Python: Problem Set 9

The topic this week is optimization and clustering. This problem is less intensive than last week, but it does demonstrate the trade offs between finding an optimal solution (time intensive) and an adequate solution to an optimization problem.

The point here is to optimize a student’s schedule given two factors: workload and value as defined in the given dictionary. E.g. {‘6.00′: (10, 1)}, the class 6.00 is worth ten times its estimated workload. Naturally, there must be a constraint to our optimization, in this case the student’s desired maximum workload e.g. 12 might return {‘6.00′: (10, 1), ‘6.01’: (5, 4), ‘6.02’: (5, 6)}. With a workload of 11, no additional courses could be added to the schedule without exceeding the maximum.

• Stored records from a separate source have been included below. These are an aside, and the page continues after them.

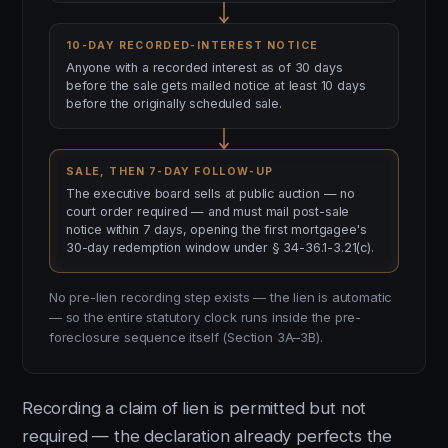
10-DAY RECORDED-INTEREST NOTICE
Anyone with a recorded interest as of 30 days
before the sale gets mailed notice at least 10 days
before the originally scheduled sale.
SALE, THEN 7-DAY FOLLOW-UP
The executive board sells at public auction — no
court order required — and must mail post-sale
notice within 7 days, opening the first mortgagee's
30-day redemption window under § 34-36.1-3.21(c).
No pre-lien recording step exists — the lien is automatic
— so the entire statutory clock runs inside the pre-
foreclosure sequence itself (Section 3A–3B).
Recording a claim of lien is permitted but not
required — the declaration already perfects the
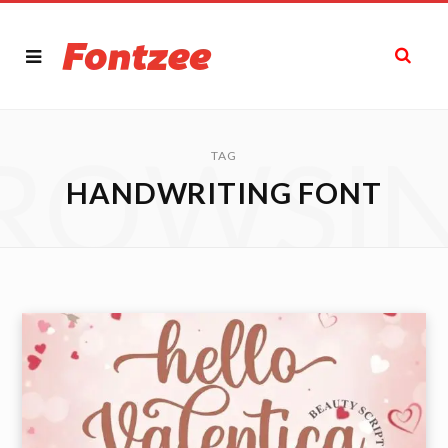
ROWSI
TAG
HANDWRITING FONT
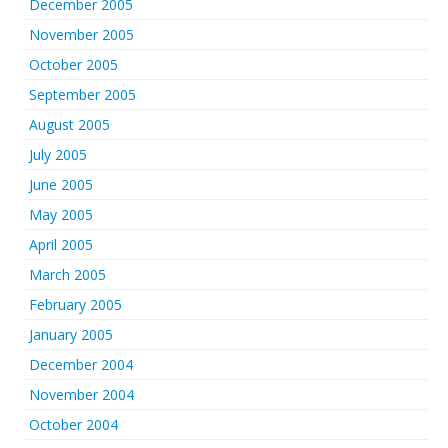
December 2005
November 2005
October 2005
September 2005
August 2005
July 2005
June 2005
May 2005
April 2005
March 2005
February 2005
January 2005
December 2004
November 2004
October 2004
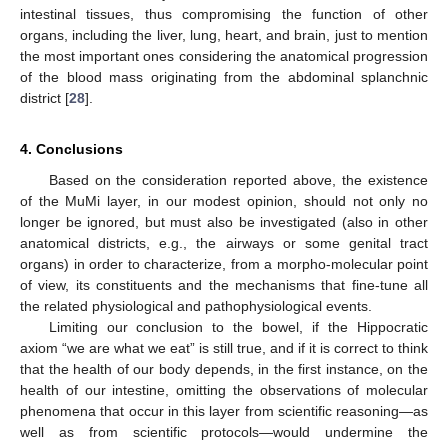
intestinal tissues, thus compromising the function of other
organs, including the liver, lung, heart, and brain, just to mention
the most important ones considering the anatomical progression
of the blood mass originating from the abdominal splanchnic
district [
28
].
4. Conclusions
Based on the consideration reported above, the existence
of the MuMi layer, in our modest opinion, should not only no
longer be ignored, but must also be investigated (also in other
anatomical districts, e.g., the airways or some genital tract
organs) in order to characterize, from a morpho-molecular point
of view, its constituents and the mechanisms that fine-tune all
the related physiological and pathophysiological events.
Limiting our conclusion to the bowel, if the Hippocratic
axiom “we are what we eat” is still true, and if it is correct to think
that the health of our body depends, in the first instance, on the
health of our intestine, omitting the observations of molecular
phenomena that occur in this layer from scientific reasoning—as
well as from scientific protocols—would undermine the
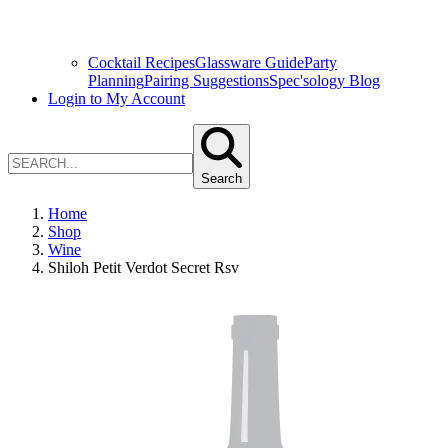
Cocktail Recipes
Glassware Guide
Party
Planning
Pairing Suggestions
Spec'sology Blog
Login to My Account
Search
Home
Shop
Wine
Shiloh Petit Verdot Secret Rsv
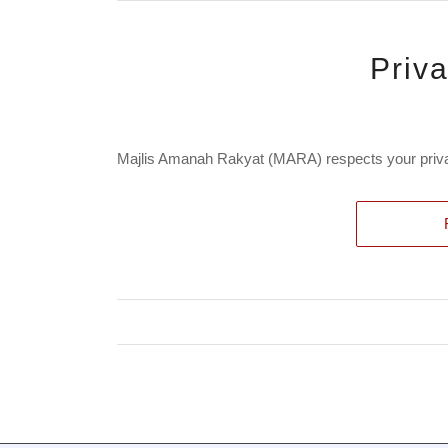
Priv
Majlis Amanah Rakyat (MARA) respects your privac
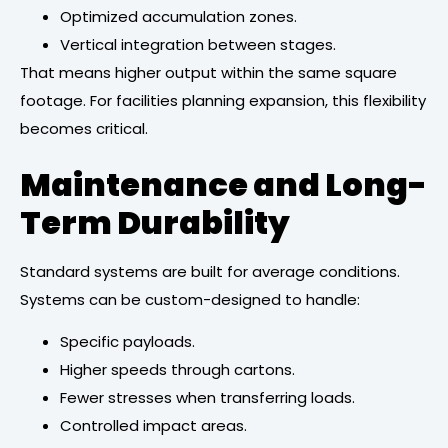
Optimized accumulation zones.
Vertical integration between stages.
That means higher output within the same square
footage. For facilities planning expansion, this flexibility
becomes critical.
Maintenance and Long-
Term Durability
Standard systems are built for average conditions.
Systems can be custom-designed to handle:
Specific payloads.
Higher speeds through cartons.
Fewer stresses when transferring loads.
Controlled impact areas.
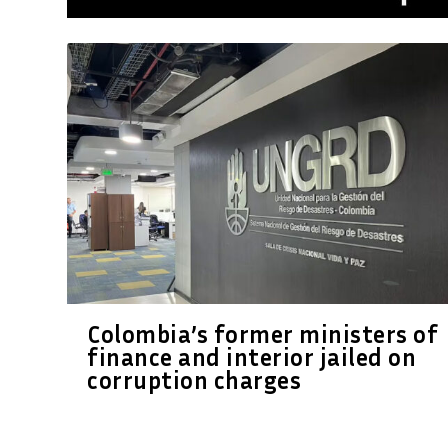
Colombia’s former ministers of
finance and interior jailed on
corruption charges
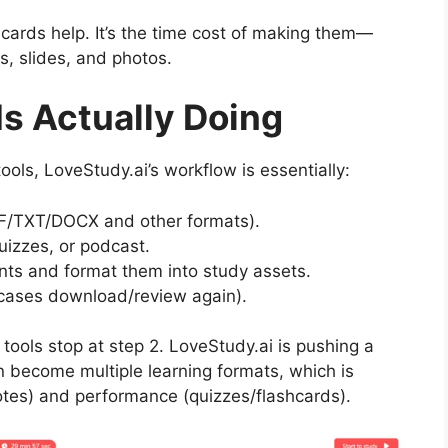
shcards help. It’s the time cost of making them—
s, slides, and photos.
Is Actually Doing
ols, LoveStudy.ai’s workflow is essentially:
DF/TXT/DOCX and other formats).
quizzes, or podcast.
oints and format them into study assets.
 cases download/review again).
tools stop at step 2. LoveStudy.ai is pushing a
n become multiple learning formats, which is
otes) and performance (quizzes/flashcards).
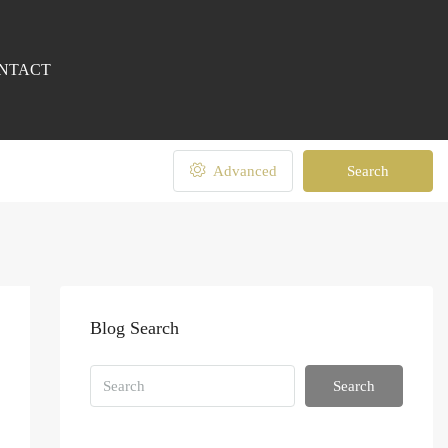
NTACT
Advanced
Search
Blog Search
Search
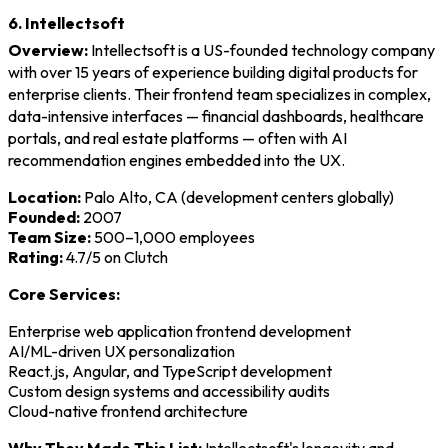
6. Intellectsoft
Overview:
Intellectsoft is a US-founded technology company
with over 15 years of experience building digital products for
enterprise clients. Their frontend team specializes in complex,
data-intensive interfaces — financial dashboards, healthcare
portals, and real estate platforms — often with AI
recommendation engines embedded into the UX.
Location:
Palo Alto, CA (development centers globally)
Founded:
2007
Team Size:
500–1,000 employees
Rating:
4.7/5 on Clutch
Core Services:
Enterprise web application frontend development
AI/ML-driven UX personalization
React.js, Angular, and TypeScript development
Custom design systems and accessibility audits
Cloud-native frontend architecture
Why They Made This List:
Intellectsoft's longevity and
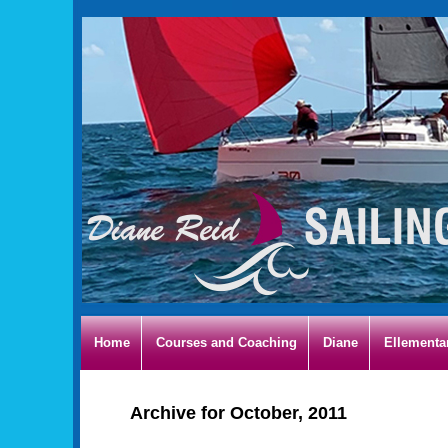
Home
Courses and Coaching
Diane
Ellementa
Archive for October, 2011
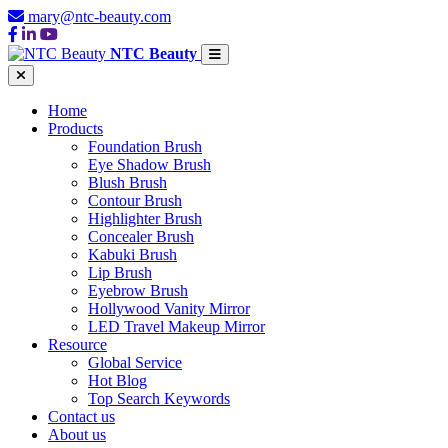
mary@ntc-beauty.com
NTC Beauty
Home
Products
Foundation Brush
Eye Shadow Brush
Blush Brush
Contour Brush
Highlighter Brush
Concealer Brush
Kabuki Brush
Lip Brush
Eyebrow Brush
Hollywood Vanity Mirror
LED Travel Makeup Mirror
Resource
Global Service
Hot Blog
Top Search Keywords
Contact us
About us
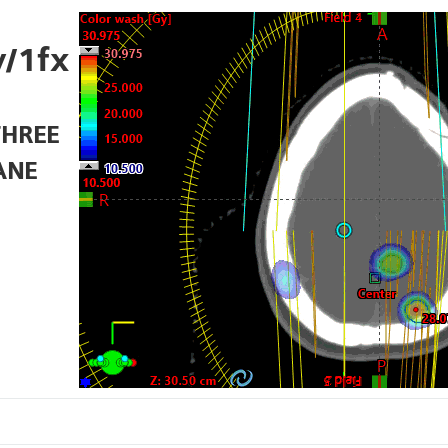
/1fx
THREE
ANE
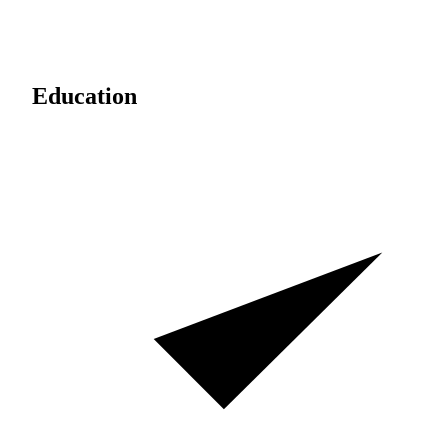
Education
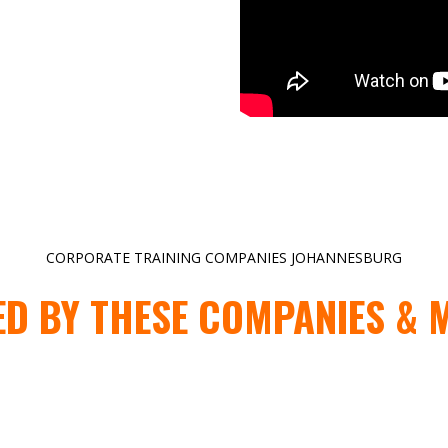
CORPORATE TRAINING COMPANIES JOHANNESBURG
ED BY THESE COMPANIES &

The initial optimizations went quickly, creating three possible sorting functions: work, value or val/work ratio. The brute force best possible function was more tricky. I first used itertools.permutation method to calculate all possible solutions, in order to then loop through and pick one. This died on the short_subject_list.txt with just 20 courses. My function here works well enough on eight items, but I will have to check the staff solution to see how we are expected to carry out such a calculation on 20 items.

EDIT: OCW has a solution for PS9, but it is for a completely different assignment. But, I realized I need a combination of all possible schedules, not a permutation of each. This makes a sample size of twenty courses manageable.